-------- Extracted data --------

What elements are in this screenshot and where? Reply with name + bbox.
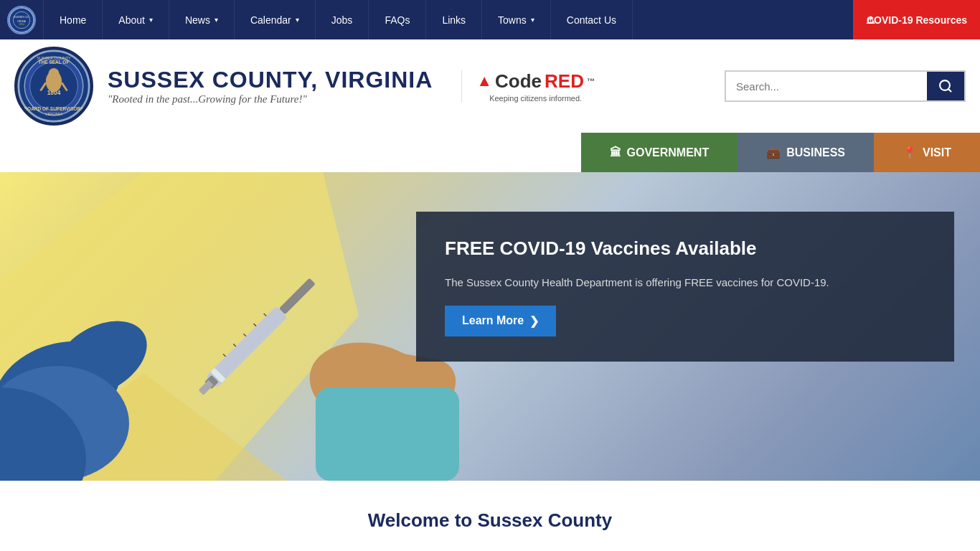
site-header: THE SEAL OF BOARD OF SUPERVISORS 1804 SU…: [0, 39, 980, 133]
header-title-area: SUSSEX COUNTY, VIRGINIA "Rooted in the p…: [108, 67, 433, 105]
government-button[interactable]: 🏛 GOVERNMENT: [581, 133, 738, 172]
top-navigation: SUSSEX CO. VIRGINIA 1804 Home About ▾ Ne…: [0, 0, 980, 39]
learn-more-button[interactable]: Learn More ❯: [445, 306, 556, 336]
government-icon: 🏛: [610, 146, 621, 159]
nav-item-home[interactable]: Home: [44, 0, 103, 39]
svg-point-12: [49, 68, 60, 79]
site-logo: THE SEAL OF BOARD OF SUPERVISORS 1804 SU…: [14, 47, 93, 126]
chevron-down-icon: ▾: [531, 16, 534, 24]
nav-logo-circle: SUSSEX CO. VIRGINIA 1804: [7, 6, 36, 34]
vaccine-illustration: [0, 172, 473, 481]
search-area: [725, 70, 966, 102]
svg-text:1804: 1804: [19, 23, 24, 26]
business-icon: 💼: [766, 146, 781, 159]
code-red-widget: ▲ Code RED ™ Keeping citizens informed.: [461, 70, 595, 103]
search-input[interactable]: [726, 72, 927, 100]
svg-text:VIRGINIA: VIRGINIA: [45, 112, 63, 116]
business-button[interactable]: 💼 BUSINESS: [738, 133, 874, 172]
code-red-logo: ▲ Code RED ™: [476, 70, 595, 93]
nav-item-about[interactable]: About ▾: [103, 0, 169, 39]
chevron-down-icon: ▾: [215, 16, 218, 24]
search-button[interactable]: [927, 72, 964, 100]
nav-item-contact[interactable]: Contact Us: [551, 0, 633, 39]
section-buttons: 🏛 GOVERNMENT 💼 BUSINESS 📍 VISIT: [0, 133, 980, 172]
triangle-icon: ▲: [476, 72, 492, 90]
nav-item-news[interactable]: News ▾: [169, 0, 235, 39]
svg-text:SUSSEX COUNTY: SUSSEX COUNTY: [37, 56, 71, 60]
visit-button[interactable]: 📍 VISIT: [874, 133, 980, 172]
covid-resources-button[interactable]: ⚠ COVID-19 Resources: [853, 0, 980, 39]
nav-logo: SUSSEX CO. VIRGINIA 1804: [0, 0, 44, 39]
county-seal: THE SEAL OF BOARD OF SUPERVISORS 1804 SU…: [14, 47, 93, 126]
nav-item-faqs[interactable]: FAQs: [369, 0, 426, 39]
hero-title: FREE COVID-19 Vaccines Available: [445, 237, 925, 261]
arrow-right-icon: ❯: [529, 314, 539, 328]
nav-item-towns[interactable]: Towns ▾: [482, 0, 551, 39]
location-icon: 📍: [903, 146, 917, 159]
hero-description: The Sussex County Health Department is o…: [445, 274, 925, 291]
svg-text:VIRGINIA: VIRGINIA: [17, 19, 26, 22]
hero-section: FREE COVID-19 Vaccines Available The Sus…: [0, 172, 980, 481]
svg-text:THE SEAL OF: THE SEAL OF: [39, 60, 70, 65]
svg-text:SUSSEX CO.: SUSSEX CO.: [14, 16, 29, 19]
hero-content-overlay: FREE COVID-19 Vaccines Available The Sus…: [416, 212, 954, 362]
county-tagline: "Rooted in the past...Growing for the Fu…: [108, 93, 433, 105]
welcome-title: Welcome to Sussex County: [14, 509, 966, 532]
nav-item-links[interactable]: Links: [426, 0, 482, 39]
svg-rect-25: [316, 387, 459, 481]
svg-text:BOARD OF SUPERVISORS: BOARD OF SUPERVISORS: [24, 106, 84, 111]
nav-item-calendar[interactable]: Calendar ▾: [235, 0, 316, 39]
chevron-down-icon: ▾: [149, 16, 153, 24]
welcome-section: Welcome to Sussex County: [0, 481, 980, 546]
chevron-down-icon: ▾: [296, 16, 299, 24]
county-title: SUSSEX COUNTY, VIRGINIA: [108, 67, 433, 93]
code-red-subtitle: Keeping citizens informed.: [489, 94, 582, 103]
nav-item-jobs[interactable]: Jobs: [316, 0, 369, 39]
search-icon: [938, 79, 953, 93]
nav-items-list: Home About ▾ News ▾ Calendar ▾ Jobs FAQs…: [44, 0, 853, 39]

--------

- _Task statement_
Copy the lines of the entries above that mention "down".

- _Answer area_
chevron-down-icon: ▾: [531, 16, 534, 24]
chevron-down-icon: ▾: [215, 16, 218, 24]
chevron-down-icon: ▾: [149, 16, 153, 24]
chevron-down-icon: ▾: [296, 16, 299, 24]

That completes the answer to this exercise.